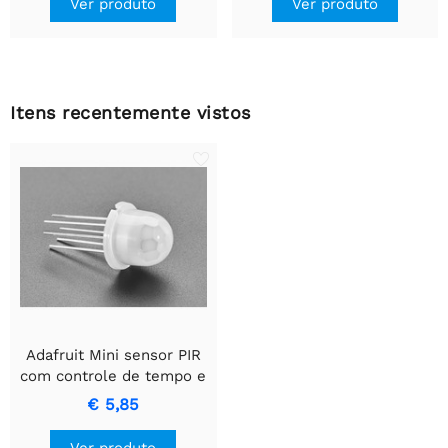
Ver produto
Ver produto
Itens recentemente vistos
Adafruit Mini sensor PIR
com controle de tempo e
sensibilidade - BS612
€ 5,85
Ver produto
....
Your output should be the full set of entries above, restated word for word and free of pictures.

Written solution ▸
Ver produto
Ver produto
Itens recentemente vistos
Adafruit Mini sensor PIR
com controle de tempo e
sensibilidade - BS612
€ 5,85
Ver produto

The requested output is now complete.